ModSkool is a simple and adaptable low-cost school in Delhi. It was conceived as a reaction to the forced evictions of a farming community in India’s Khadar area. The ModSkool was created with the purpose of “Dismantle not Demolishing” against legal clearance. It was designed to provide the basic educational needs of children living in agricultural settlements known as “Squatter Settlements.”
This school was designed in response to the conditions by a community-driven architecture practice called the Social Design Collaborative, led by Swati Janu. This project was also the winner of the Berkeley Design of the Year 2020 for its features. The project was conceived after a school for 200 children in a hamlet along the Yamuna River was demolished due to clearance laws.
Since the colonial era, this farming population has lived in the region. It is controversial to comment on who the true squatters of the city are – the farmers or the metropolis. Swati Janu decided to walk the talk of helping the farmers and planned and executed the project to the last detail. A series of talks with school employees, an evaluation of community requirements, and consideration of available financial resources led to the final design. The school was erected on-site in three weeks. It was a collaborative achievement with a highly motivated design team, dedicated volunteers, students, and members of the community.
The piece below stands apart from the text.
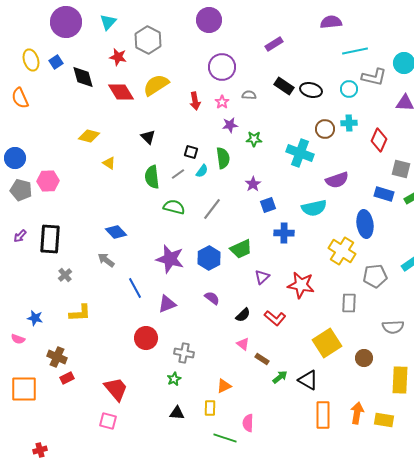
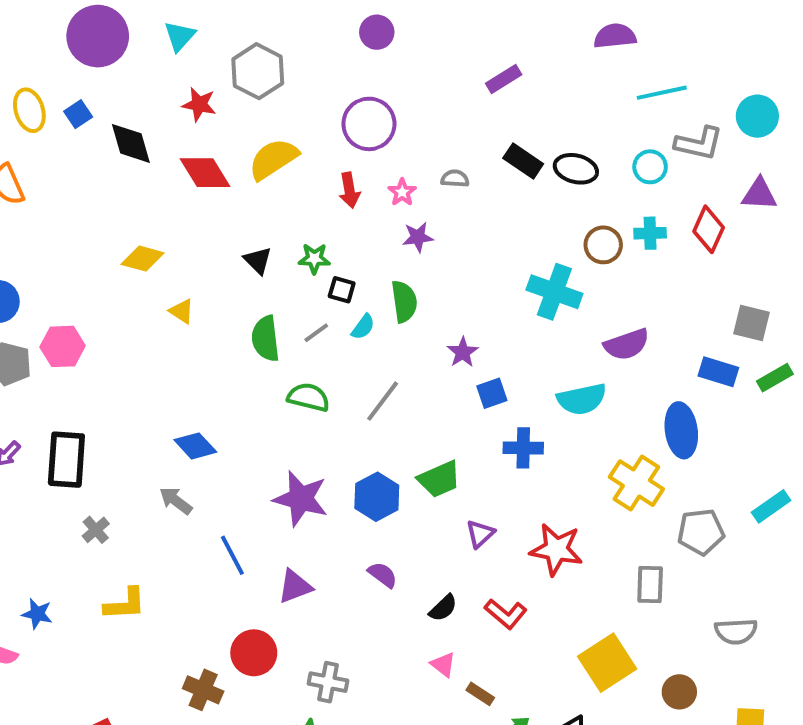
purple circle: (209, 20) -> (377, 32), size x0.7
purple circle: (222, 67) -> (369, 124), moved
green star: (254, 139) -> (314, 259), moved
red diamond: (379, 140) -> (709, 229), moved
brown cross: (57, 357) -> (203, 690), moved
The basic construction of ModSkool is a bolted steel frame that surrounds a single classroom. This frame is made of bamboo, recycled wood, and dried grass, all of which are popular building materials in the region. The school’s façade consisting of rotating bamboo screens open the classroom entirely to allow for natural ventilation. A corrugated steel pitched roof is elevated above the school’s walls, creating ventilation spaces and sheltering it from severe rain. The school was built in less than three weeks with the aid of students, teachers, and the surrounding community. Within a year of operation, the school relocated further down south. This helped rebuild the surface suiting to the new location. The basic structure was maintained, yet the school got a new form.
This kind of construction provides a sense of strength to the community which can now move without losing out on their children’s education. Making the structure with their bare hands, and known materials give a sense of togetherness, even in such volatile situations. Such community designs work towards empowerment, safety, and a sense of place within their place of living.